They keep asking what you are doing. I told them to quit calling her "what."
It's my fault I'm alone. My closest relationship is with my blackberry....thank god it vibrates.
Also I just saw on facebook your sister is taking pole dancing lessons. Just a heads up.
I passed out on the floor of a truck stop. Drinking binge 2011 is now over.
Restaurants Roasting People Who Gave Them Negative Yelp Reviews (25 Pics)
Did they have a limo or was i just stoned?
Considering the last guy I had sex with was gay, this was a huge improvement.

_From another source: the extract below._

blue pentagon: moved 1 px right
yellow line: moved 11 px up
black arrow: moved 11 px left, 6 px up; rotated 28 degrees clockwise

After she lost the bet I made her get on one knee so she could "Te-blow me"
I would've been fine if I didn't do the three shots
You did like 8
Im going to hell in a hand basket. With a ribbon tied to my head. I'll be like a puppy for the devil.
Woman Posts Harassing DMs From Creep Online, Now He’s Upset Because People Told His Mom
Obviously a higher power wants us to be sunday drunk together
dont eat that thats our sex nutella.
I'm going back to his house to watch wreck it Ralp.
Hey, Monsters Inc. got me laid. Disney man, who knew it leads to sex.
I'm using emojis for drug deals now. It's time to kill me.
Okay. So did I kiss you last night? I know that I made out with someone. Or a few someones. But I'm pretty sure that I made out with you. Was that real life?
My first hangover at work. I'm officially an adult.